■ Work item ■
Retype, word for word, every line of the records below starting at the one that contains "Social Media (599, 1536)" and ending at the one that contains "November 2016 (606, 2266)"; include both of those lines and nothing more.

■ Excerpted data ■
+++

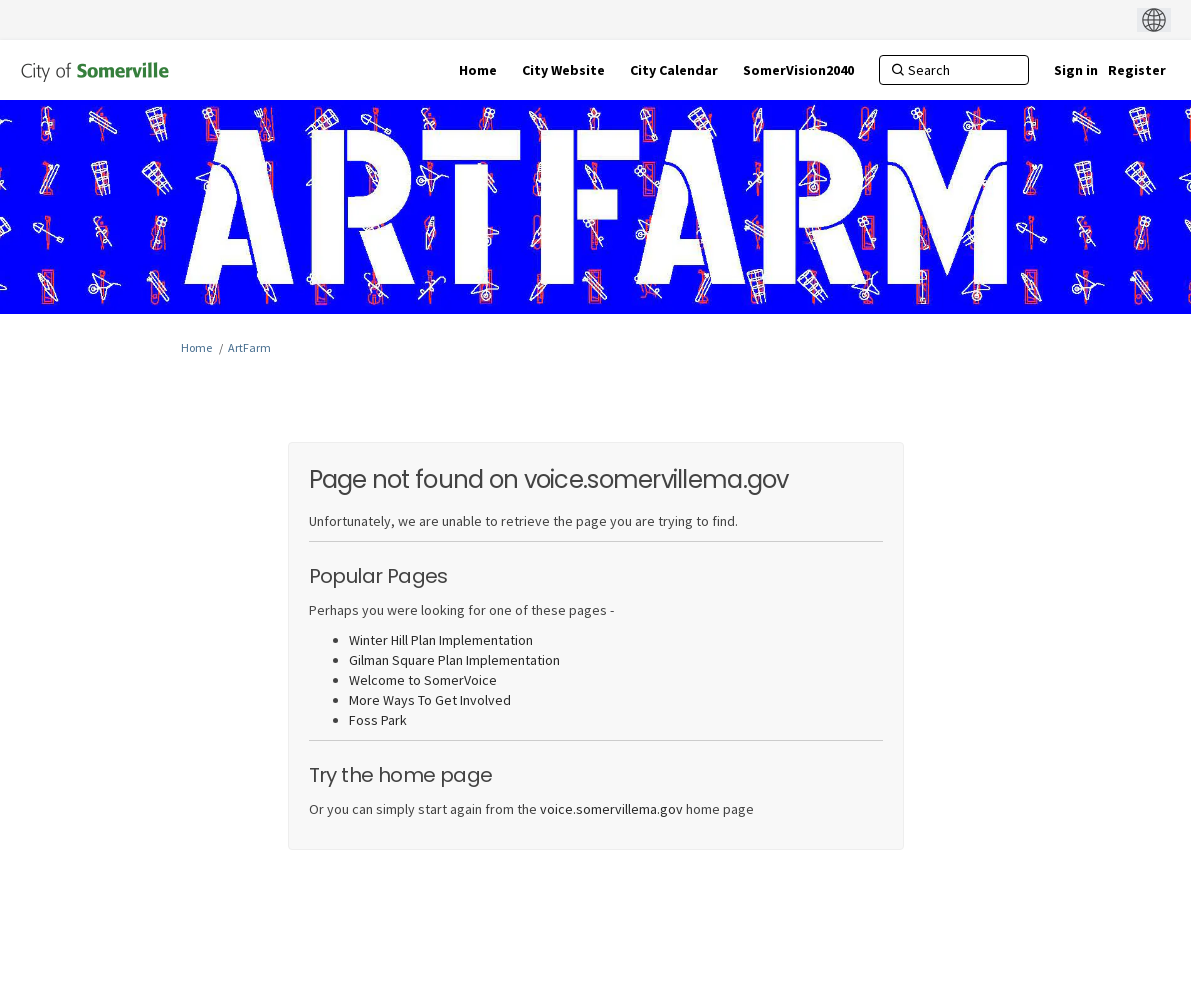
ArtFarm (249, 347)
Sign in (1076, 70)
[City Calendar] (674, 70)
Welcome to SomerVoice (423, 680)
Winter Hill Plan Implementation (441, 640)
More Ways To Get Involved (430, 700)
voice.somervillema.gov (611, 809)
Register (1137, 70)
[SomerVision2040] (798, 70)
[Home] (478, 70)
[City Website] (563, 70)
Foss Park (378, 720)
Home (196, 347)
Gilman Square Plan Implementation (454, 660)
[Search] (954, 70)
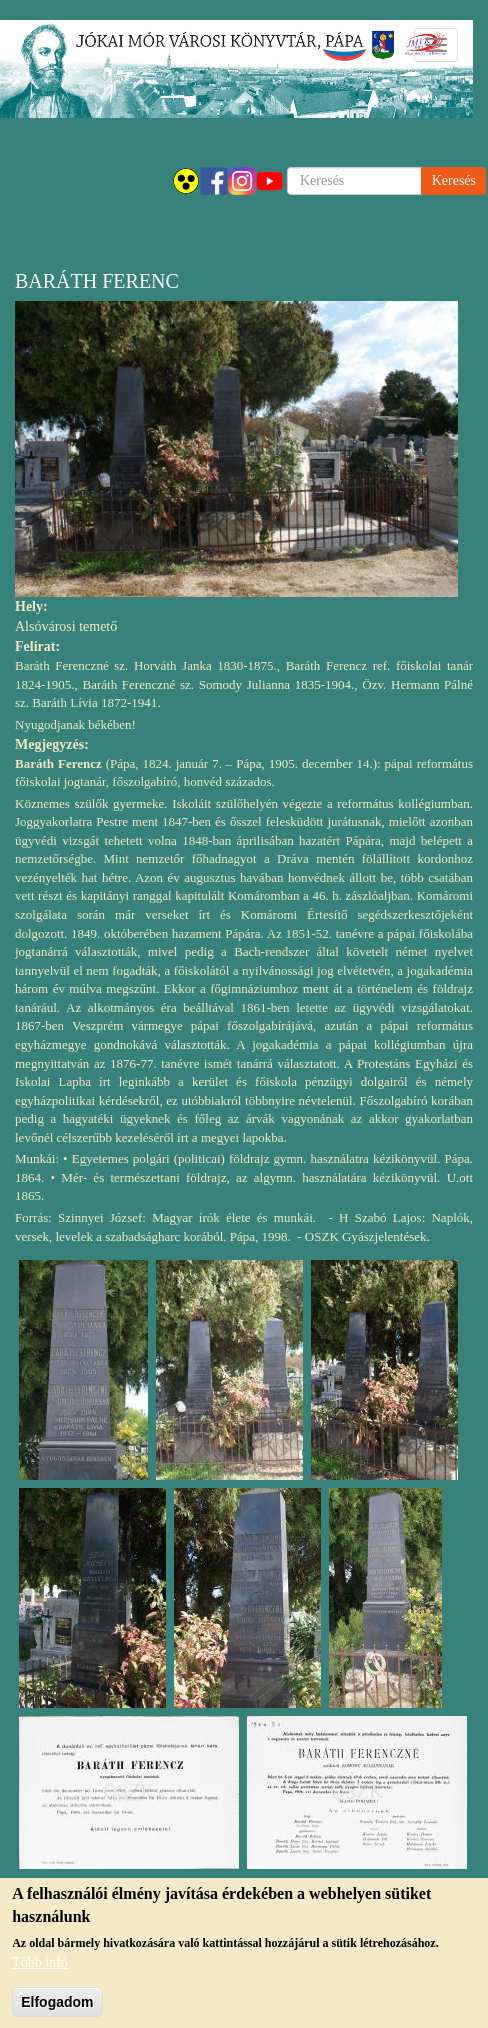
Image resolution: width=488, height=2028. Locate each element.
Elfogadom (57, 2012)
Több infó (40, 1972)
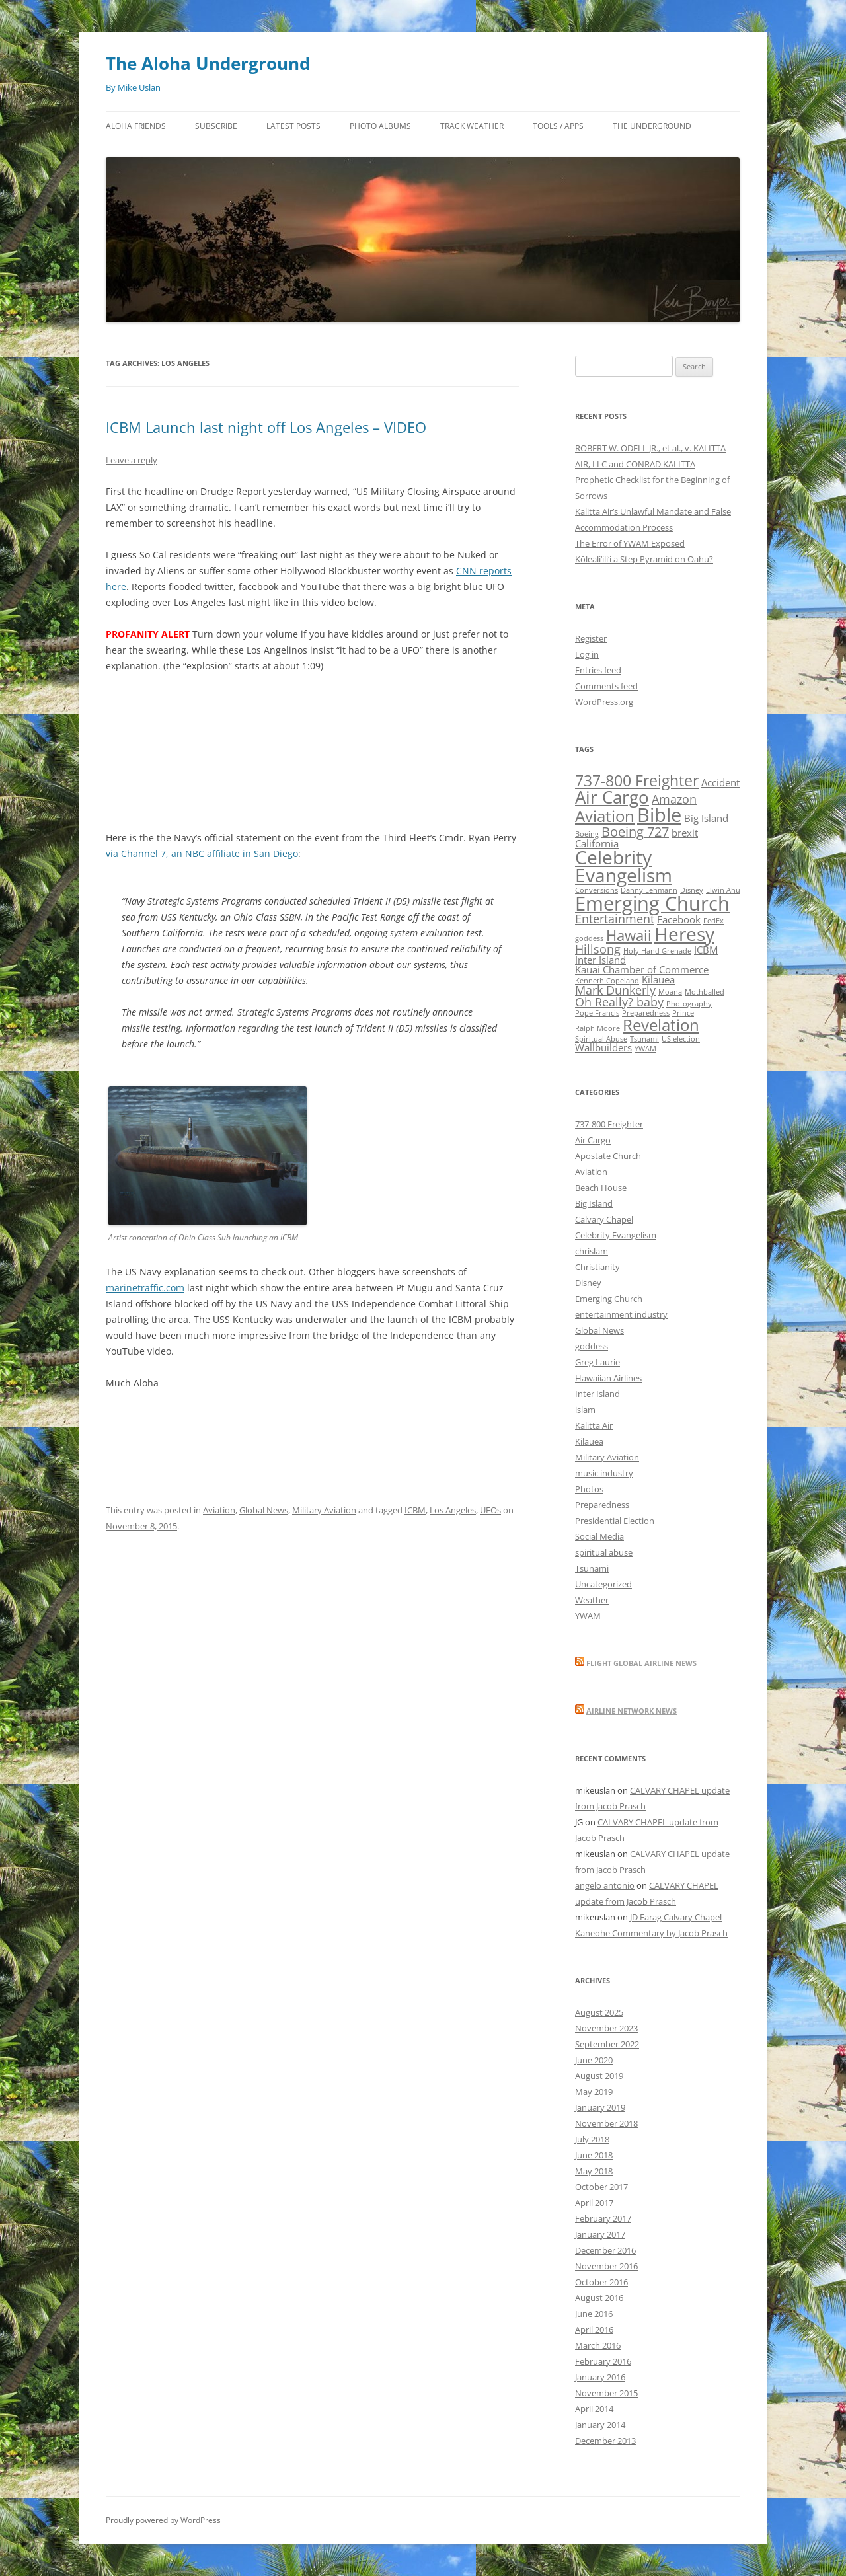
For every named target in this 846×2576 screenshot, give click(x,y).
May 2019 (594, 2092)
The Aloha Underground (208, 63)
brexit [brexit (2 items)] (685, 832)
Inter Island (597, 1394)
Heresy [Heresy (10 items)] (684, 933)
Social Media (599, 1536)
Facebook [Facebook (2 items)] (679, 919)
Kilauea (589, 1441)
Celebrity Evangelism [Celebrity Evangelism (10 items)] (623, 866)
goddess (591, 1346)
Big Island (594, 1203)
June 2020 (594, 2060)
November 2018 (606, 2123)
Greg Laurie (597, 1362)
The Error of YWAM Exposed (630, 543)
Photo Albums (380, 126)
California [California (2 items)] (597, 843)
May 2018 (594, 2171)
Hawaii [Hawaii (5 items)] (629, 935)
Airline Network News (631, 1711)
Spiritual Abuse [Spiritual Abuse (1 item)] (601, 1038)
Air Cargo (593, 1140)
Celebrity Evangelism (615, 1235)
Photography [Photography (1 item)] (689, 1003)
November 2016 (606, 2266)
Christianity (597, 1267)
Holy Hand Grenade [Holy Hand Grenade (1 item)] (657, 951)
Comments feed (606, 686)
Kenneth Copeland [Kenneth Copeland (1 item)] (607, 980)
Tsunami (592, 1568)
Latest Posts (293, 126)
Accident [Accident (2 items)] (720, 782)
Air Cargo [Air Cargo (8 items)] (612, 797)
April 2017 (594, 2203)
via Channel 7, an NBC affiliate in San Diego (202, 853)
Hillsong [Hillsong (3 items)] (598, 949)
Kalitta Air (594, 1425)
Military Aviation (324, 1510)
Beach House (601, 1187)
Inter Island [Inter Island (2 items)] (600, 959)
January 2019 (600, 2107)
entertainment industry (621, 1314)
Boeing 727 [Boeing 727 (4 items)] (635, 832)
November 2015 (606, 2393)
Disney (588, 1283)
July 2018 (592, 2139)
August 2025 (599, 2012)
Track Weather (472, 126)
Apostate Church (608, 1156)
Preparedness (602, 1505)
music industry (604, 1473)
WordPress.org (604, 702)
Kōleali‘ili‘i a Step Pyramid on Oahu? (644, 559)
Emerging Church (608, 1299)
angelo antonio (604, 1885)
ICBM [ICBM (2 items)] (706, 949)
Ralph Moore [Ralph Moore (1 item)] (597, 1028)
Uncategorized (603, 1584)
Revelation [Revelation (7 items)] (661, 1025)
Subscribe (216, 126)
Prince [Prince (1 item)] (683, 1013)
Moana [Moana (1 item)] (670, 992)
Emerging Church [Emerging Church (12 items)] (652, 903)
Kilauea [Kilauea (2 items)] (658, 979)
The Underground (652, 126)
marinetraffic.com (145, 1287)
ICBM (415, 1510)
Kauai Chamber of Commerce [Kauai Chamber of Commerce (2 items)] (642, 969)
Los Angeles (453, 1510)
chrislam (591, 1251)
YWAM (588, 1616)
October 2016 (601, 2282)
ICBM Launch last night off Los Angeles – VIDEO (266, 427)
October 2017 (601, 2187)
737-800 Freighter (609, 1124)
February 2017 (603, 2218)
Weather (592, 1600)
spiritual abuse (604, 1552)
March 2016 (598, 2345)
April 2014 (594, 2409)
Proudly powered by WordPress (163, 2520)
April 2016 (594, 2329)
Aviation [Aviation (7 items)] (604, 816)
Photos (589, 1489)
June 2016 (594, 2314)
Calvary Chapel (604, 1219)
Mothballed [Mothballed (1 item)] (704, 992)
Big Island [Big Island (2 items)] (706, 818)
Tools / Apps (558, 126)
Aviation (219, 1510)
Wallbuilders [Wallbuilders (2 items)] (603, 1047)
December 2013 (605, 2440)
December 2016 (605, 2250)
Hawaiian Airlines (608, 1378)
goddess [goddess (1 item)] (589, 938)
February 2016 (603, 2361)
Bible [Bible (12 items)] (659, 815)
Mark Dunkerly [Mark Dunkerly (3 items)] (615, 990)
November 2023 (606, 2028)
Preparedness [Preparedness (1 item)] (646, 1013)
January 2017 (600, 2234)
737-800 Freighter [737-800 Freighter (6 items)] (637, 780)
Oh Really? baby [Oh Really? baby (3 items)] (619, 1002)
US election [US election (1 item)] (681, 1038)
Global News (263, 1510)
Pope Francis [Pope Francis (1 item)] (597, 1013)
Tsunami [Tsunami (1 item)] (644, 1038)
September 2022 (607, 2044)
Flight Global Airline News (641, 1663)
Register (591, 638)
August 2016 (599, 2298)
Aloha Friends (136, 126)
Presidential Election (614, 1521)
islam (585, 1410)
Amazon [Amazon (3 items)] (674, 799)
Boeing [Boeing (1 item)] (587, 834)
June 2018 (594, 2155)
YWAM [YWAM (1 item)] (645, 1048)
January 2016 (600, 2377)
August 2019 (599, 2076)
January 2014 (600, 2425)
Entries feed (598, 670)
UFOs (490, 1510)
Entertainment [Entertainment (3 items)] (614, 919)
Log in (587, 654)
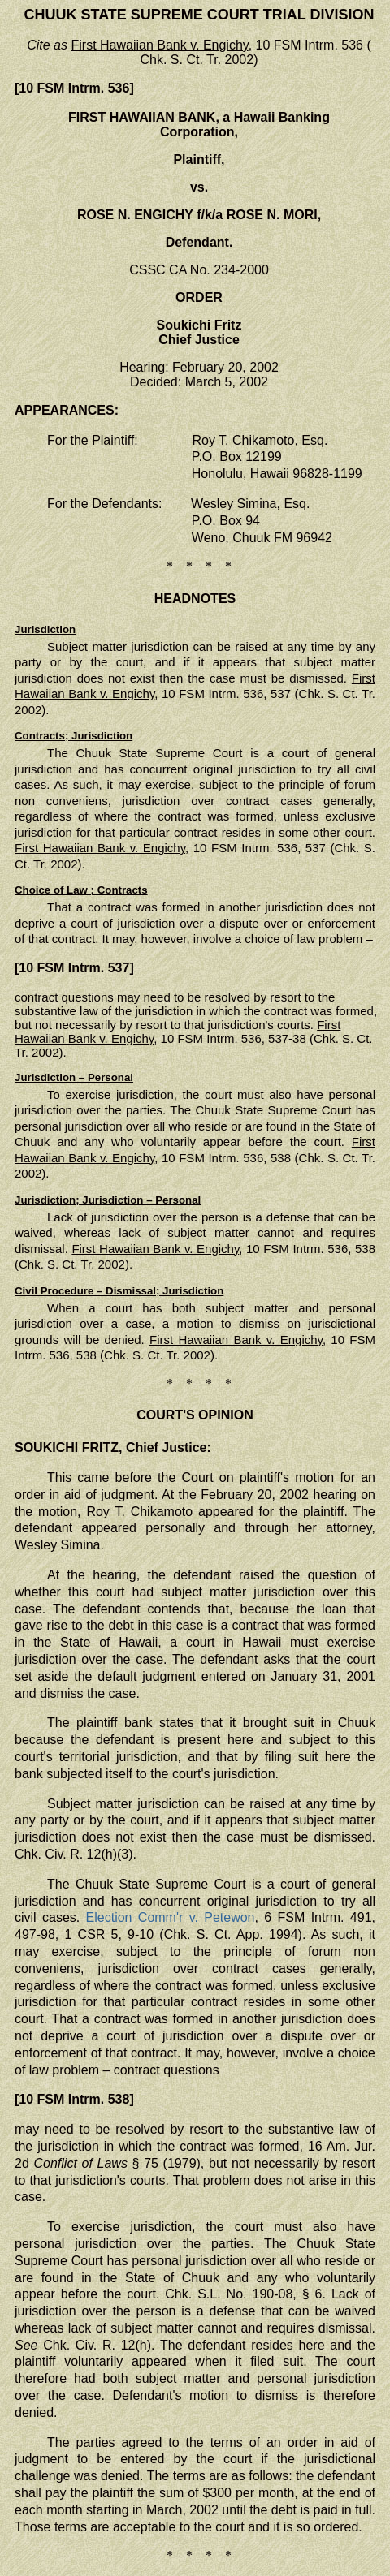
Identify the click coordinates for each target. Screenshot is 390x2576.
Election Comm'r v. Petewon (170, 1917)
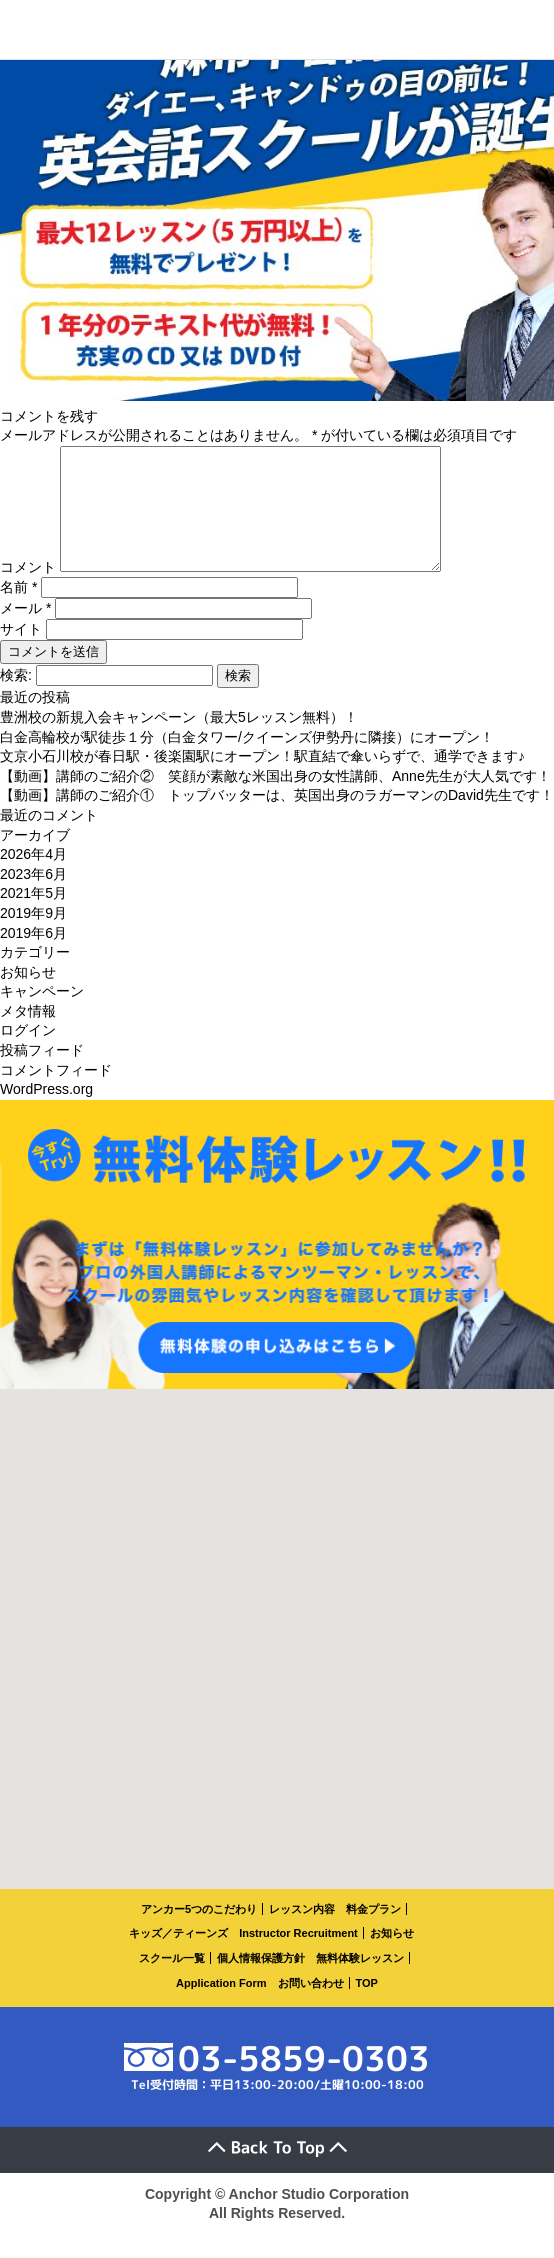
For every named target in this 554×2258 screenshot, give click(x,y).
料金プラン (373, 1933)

+++

■ Reply to the task ■
Social Media (599, 1536)
Facebook [Facebook (2 items)] (679, 919)
Kilauea (589, 1441)
Celebrity Evangelism [Celebrity Evangelism (10 items)] (623, 866)
goddess (591, 1346)
Big Island (594, 1203)
June 2020 (594, 2060)
November 2018 (606, 2123)
Greg Laurie (597, 1362)
The Error of YWAM Exposed (630, 543)
Photo Albums (380, 126)
California [California (2 items)] (597, 843)
May 2018 (594, 2171)
Hawaii [Hawaii (5 items)] (629, 935)
Airline Network News (631, 1711)
Spiritual Abuse [Spiritual Abuse (1 item)] (601, 1038)
Air Cargo (593, 1140)
Celebrity Evangelism (615, 1235)
Photography [Photography (1 item)] (689, 1003)
November 2016 (606, 2266)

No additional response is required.